--- START ---
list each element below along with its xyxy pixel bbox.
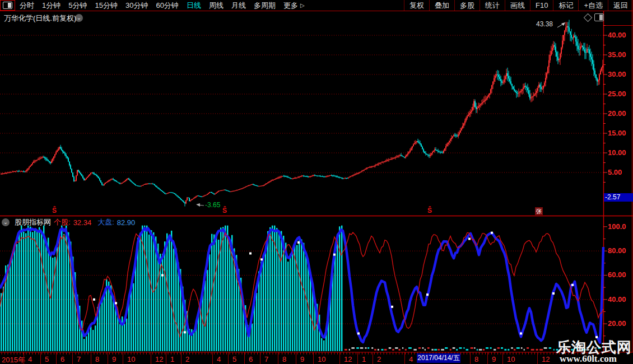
timeline-separator (357, 352, 358, 364)
period-item-1分钟[interactable]: 1分钟 (42, 1, 60, 11)
timeline-separator (166, 352, 166, 364)
period-item-月线[interactable]: 月线 (231, 1, 246, 11)
ind-y-tick-100: 100.0 (608, 222, 626, 231)
timeline-label-10: 10 (507, 355, 515, 363)
timeline-label-4: 4 (217, 355, 221, 363)
action-返回[interactable]: 返回 (608, 0, 633, 11)
ind-y-tick-20: 20.00 (608, 319, 626, 328)
timeline-label-7: 7 (77, 355, 81, 363)
timeline-label-5: 5 (45, 355, 49, 363)
timeline-label-2: 2 (185, 355, 189, 363)
timeline-separator (244, 352, 245, 364)
main-y-tick-40: 40.00 (608, 31, 626, 39)
period-item-60分钟[interactable]: 60分钟 (156, 1, 178, 11)
timeline-separator (151, 352, 151, 364)
timeline-separator (487, 352, 488, 364)
diamond-icon[interactable] (584, 13, 593, 22)
timeline-separator (72, 352, 73, 364)
chart-canvas (0, 0, 633, 364)
timeline-label-7: 7 (264, 355, 268, 363)
main-y-tick-20: 20.00 (608, 109, 626, 118)
action-统计[interactable]: 统计 (480, 0, 505, 11)
period-item-5分钟[interactable]: 5分钟 (68, 1, 87, 11)
action-叠加[interactable]: 叠加 (429, 0, 454, 11)
timeline-label-1: 1 (170, 355, 174, 363)
action-F10[interactable]: F10 (530, 0, 553, 11)
timeline-label-1: 1 (362, 355, 366, 363)
signal-zhang-marker: 张 (535, 207, 543, 215)
period-item-分时[interactable]: 分时 (20, 1, 34, 11)
main-y-tick-25: 25.00 (608, 90, 626, 98)
signal-s-marker: Ŝ (427, 207, 432, 214)
timeline-label-8: 8 (282, 355, 286, 363)
trading-app-window: 分时1分钟5分钟15分钟30分钟60分钟日线周线月线多周期 更多 ▷ 复权叠加多… (0, 0, 633, 364)
timeline-label-12: 12 (344, 355, 352, 363)
timeline-separator (296, 352, 296, 364)
timeline-separator (212, 352, 213, 364)
low-price-annotation: -3.65 (205, 201, 220, 209)
timeline-separator (278, 352, 278, 364)
indicator-header: ⌄ 股朋指标网 个股: 32.34 大盘: 82.90 (2, 217, 135, 227)
timeline-separator (373, 352, 373, 364)
last-value-marker: -2.57 (604, 193, 633, 202)
period-item-15分钟[interactable]: 15分钟 (95, 1, 117, 11)
series1-label: 个股: (54, 217, 71, 227)
period-item-30分钟[interactable]: 30分钟 (125, 1, 148, 11)
timeline-separator (537, 352, 538, 364)
more-menu[interactable]: 更多 ▷ (283, 1, 305, 11)
main-y-tick-30: 30.00 (608, 70, 626, 78)
series2-value: 82.90 (117, 218, 136, 227)
signal-s-marker: Ŝ (222, 207, 227, 214)
more-arrow-icon: ▷ (300, 2, 305, 8)
timeline-label-4: 4 (409, 355, 413, 363)
ind-y-tick-60: 60.00 (608, 270, 626, 279)
crosshair-date-box: 2017/04/14/五 (417, 353, 460, 363)
split-view-icon-small[interactable] (594, 13, 604, 21)
collapse-panel-icon[interactable]: ⌄ (2, 218, 10, 226)
timeline-label-12: 12 (542, 355, 550, 363)
timeline-separator (123, 352, 123, 364)
timeline-label-6: 6 (60, 355, 64, 363)
ind-y-tick-80: 80.00 (608, 246, 626, 255)
timeline-separator (228, 352, 229, 364)
ind-y-tick-40: 40.00 (608, 295, 626, 304)
timeline-label-2: 2 (377, 355, 381, 363)
main-y-tick-10: 10.00 (608, 148, 626, 157)
timeline-separator (313, 352, 314, 364)
period-item-周线[interactable]: 周线 (209, 1, 224, 11)
timeline-label-10: 10 (318, 355, 325, 363)
timeline-label-4: 4 (28, 355, 32, 363)
action-多股[interactable]: 多股 (454, 0, 480, 11)
title-row: 万华化学(日线.前复权) ⌄ (0, 11, 633, 25)
timeline-separator (339, 352, 340, 364)
watermark-url: www.60lt.com (560, 353, 617, 364)
timeline-separator (404, 352, 405, 364)
timeline-label-8: 8 (474, 355, 478, 363)
timeline-separator (260, 352, 260, 364)
timeline-label-9: 9 (300, 355, 304, 363)
series1-value: 32.34 (73, 218, 92, 227)
action-+自选[interactable]: +自选 (578, 0, 608, 11)
action-标记[interactable]: 标记 (553, 0, 578, 11)
timeline-label-2015年: 2015年 (2, 355, 25, 364)
timeline-label-6: 6 (249, 355, 253, 363)
window-layout-button[interactable] (0, 0, 15, 11)
period-item-日线[interactable]: 日线 (187, 1, 201, 11)
timeline-separator (181, 352, 181, 364)
timeline-separator (108, 352, 108, 364)
timeline-label-5: 5 (232, 355, 236, 363)
timeline-label-9: 9 (492, 355, 496, 363)
period-item-多周期[interactable]: 多周期 (254, 1, 276, 11)
timeline-separator (91, 352, 91, 364)
more-label: 更多 (283, 1, 298, 11)
timeline-separator (56, 352, 57, 364)
period-menu: 分时1分钟5分钟15分钟30分钟60分钟日线周线月线多周期 (20, 1, 276, 11)
toolbar-actions: 复权叠加多股统计画线F10标记+自选返回 (404, 0, 633, 11)
split-view-icon (3, 2, 12, 9)
top-toolbar: 分时1分钟5分钟15分钟30分钟60分钟日线周线月线多周期 更多 ▷ 复权叠加多… (0, 0, 633, 11)
action-复权[interactable]: 复权 (404, 0, 429, 11)
stock-title: 万华化学(日线.前复权) (4, 13, 76, 24)
action-画线[interactable]: 画线 (505, 0, 530, 11)
time-axis: 2017/04/14/五 2015年4567891012124567891012… (0, 352, 633, 364)
timeline-label-9: 9 (112, 355, 116, 363)
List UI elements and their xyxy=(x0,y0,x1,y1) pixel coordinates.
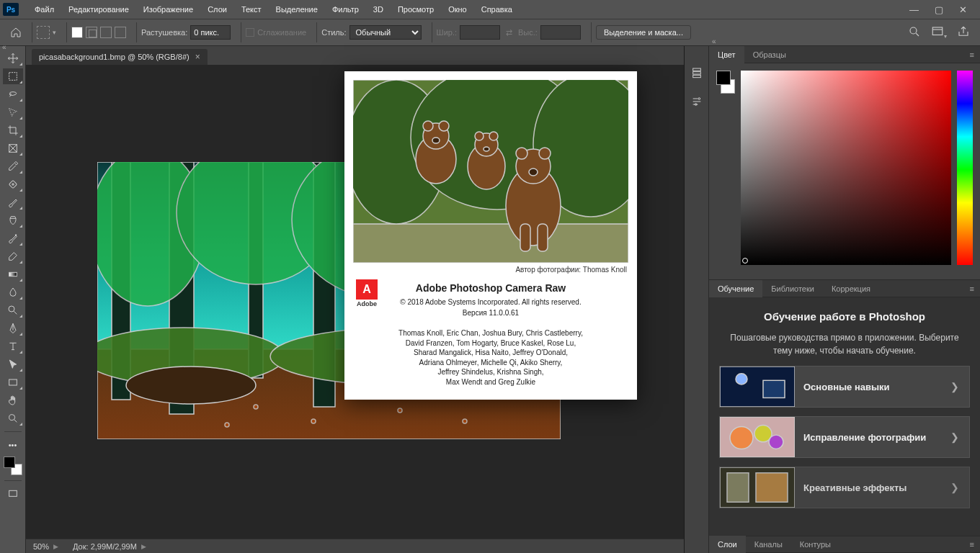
menu-help[interactable]: Справка xyxy=(474,2,520,17)
marquee-indicator-icon[interactable] xyxy=(37,26,50,39)
svg-point-37 xyxy=(736,374,747,385)
dropdown-caret-icon[interactable]: ▾ xyxy=(53,29,56,36)
feather-input[interactable] xyxy=(190,25,231,40)
tab-learn[interactable]: Обучение xyxy=(709,280,762,297)
toolbox: ••• xyxy=(0,46,26,553)
tool-path-select[interactable] xyxy=(3,356,23,372)
svg-rect-62 xyxy=(520,224,530,251)
svg-point-60 xyxy=(516,148,527,159)
tool-hand[interactable] xyxy=(3,392,23,408)
width-input xyxy=(460,25,500,40)
tab-layers[interactable]: Слои xyxy=(709,536,746,553)
zoom-caret-icon[interactable]: ▶ xyxy=(53,543,58,550)
learn-card-fix-photo[interactable]: Исправление фотографии ❯ xyxy=(719,416,970,458)
svg-rect-46 xyxy=(353,224,628,263)
width-label: Шир.: xyxy=(437,28,457,37)
tab-libraries[interactable]: Библиотеки xyxy=(762,280,823,297)
window-close-icon[interactable]: ✕ xyxy=(959,4,967,15)
tool-lasso[interactable] xyxy=(3,86,23,102)
card-thumb xyxy=(720,467,795,508)
tab-adjustments[interactable]: Коррекция xyxy=(823,280,879,297)
tab-color[interactable]: Цвет xyxy=(709,46,744,63)
tool-marquee[interactable] xyxy=(3,68,23,84)
svg-point-61 xyxy=(539,148,551,159)
learn-card-basics[interactable]: Основные навыки ❯ xyxy=(719,366,970,408)
color-swatches[interactable] xyxy=(4,457,22,475)
tool-edit-toolbar[interactable]: ••• xyxy=(3,437,23,453)
menu-select[interactable]: Выделение xyxy=(269,2,325,17)
tool-pen[interactable] xyxy=(3,320,23,336)
tab-paths[interactable]: Контуры xyxy=(791,536,839,553)
selection-new-icon[interactable] xyxy=(71,27,83,38)
menu-3d[interactable]: 3D xyxy=(366,2,391,17)
tool-eyedropper[interactable] xyxy=(3,158,23,174)
history-panel-icon[interactable] xyxy=(689,65,705,81)
doc-size[interactable]: Док: 2,99M/2,99M xyxy=(73,542,137,551)
tool-history-brush[interactable] xyxy=(3,230,23,246)
menu-file[interactable]: Файл xyxy=(27,2,61,17)
home-button[interactable] xyxy=(6,23,26,42)
share-icon[interactable] xyxy=(957,25,970,40)
tool-quick-select[interactable] xyxy=(3,104,23,120)
svg-rect-31 xyxy=(692,72,700,74)
style-label: Стиль: xyxy=(321,28,346,37)
panel-menu-icon[interactable]: ≡ xyxy=(964,540,980,549)
tool-dodge[interactable] xyxy=(3,302,23,318)
tool-screenmode[interactable] xyxy=(3,486,23,502)
learn-card-creative[interactable]: Креативные эффекты ❯ xyxy=(719,467,970,508)
search-icon[interactable] xyxy=(908,25,921,40)
panel-menu-icon[interactable]: ≡ xyxy=(964,284,980,293)
tool-healing[interactable] xyxy=(3,176,23,192)
window-minimize-icon[interactable]: ― xyxy=(909,4,919,15)
menu-layers[interactable]: Слои xyxy=(200,2,234,17)
about-camera-raw-dialog[interactable]: Автор фотографии: Thomas Knoll A Adobe A… xyxy=(344,71,637,400)
window-maximize-icon[interactable]: ▢ xyxy=(935,4,943,15)
tool-gradient[interactable] xyxy=(3,266,23,282)
workspace-switcher-icon[interactable]: ▾ xyxy=(931,25,947,40)
menu-edit[interactable]: Редактирование xyxy=(61,2,136,17)
tool-move[interactable] xyxy=(3,50,23,66)
svg-rect-7 xyxy=(9,379,17,385)
docinfo-caret-icon[interactable]: ▶ xyxy=(141,543,146,550)
tool-rectangle[interactable] xyxy=(3,374,23,390)
menu-text[interactable]: Текст xyxy=(234,2,269,17)
menu-window[interactable]: Окно xyxy=(441,2,474,17)
tool-blur[interactable] xyxy=(3,284,23,300)
card-label: Креативные эффекты xyxy=(795,482,940,493)
tool-zoom[interactable] xyxy=(3,410,23,426)
tool-brush[interactable] xyxy=(3,194,23,210)
mid-panel-tabs: Обучение Библиотеки Коррекция ≡ xyxy=(709,280,980,297)
svg-point-29 xyxy=(225,423,229,427)
swap-wh-icon: ⇄ xyxy=(503,28,515,37)
tool-crop[interactable] xyxy=(3,122,23,138)
zoom-value[interactable]: 50% xyxy=(33,542,49,551)
close-tab-icon[interactable]: × xyxy=(195,52,200,62)
tool-clone[interactable] xyxy=(3,212,23,228)
tab-channels[interactable]: Каналы xyxy=(746,536,791,553)
tool-frame[interactable] xyxy=(3,140,23,156)
color-field[interactable] xyxy=(741,71,951,265)
smooth-checkbox[interactable] xyxy=(246,28,254,37)
app-logo: Ps xyxy=(3,3,19,16)
svg-point-53 xyxy=(439,121,449,131)
menu-image[interactable]: Изображение xyxy=(136,2,200,17)
selection-add-icon[interactable] xyxy=(86,27,97,38)
card-label: Исправление фотографии xyxy=(795,432,940,443)
panel-menu-icon[interactable]: ≡ xyxy=(964,50,980,59)
color-panel xyxy=(709,63,980,279)
properties-panel-icon[interactable] xyxy=(689,94,705,109)
style-select[interactable]: Обычный xyxy=(349,25,422,40)
color-panel-swatches[interactable] xyxy=(716,71,735,94)
hue-slider[interactable] xyxy=(957,71,973,265)
menu-filter[interactable]: Фильтр xyxy=(325,2,366,17)
selection-intersect-icon[interactable] xyxy=(115,27,126,38)
tab-swatches[interactable]: Образцы xyxy=(744,46,795,63)
tool-eraser[interactable] xyxy=(3,248,23,264)
svg-rect-32 xyxy=(692,75,700,77)
select-and-mask-button[interactable]: Выделение и маска... xyxy=(596,25,691,40)
tool-type[interactable] xyxy=(3,338,23,354)
chevron-right-icon: ❯ xyxy=(940,482,969,493)
document-tab[interactable]: picasabackground1.bmp @ 50% (RGB/8#) × xyxy=(32,49,208,65)
menu-view[interactable]: Просмотр xyxy=(391,2,441,17)
selection-subtract-icon[interactable] xyxy=(100,27,112,38)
--- END ---
**Assignment:** Work through the records line by line and tally those with the word "caret". Report only the total.

**Result:** 3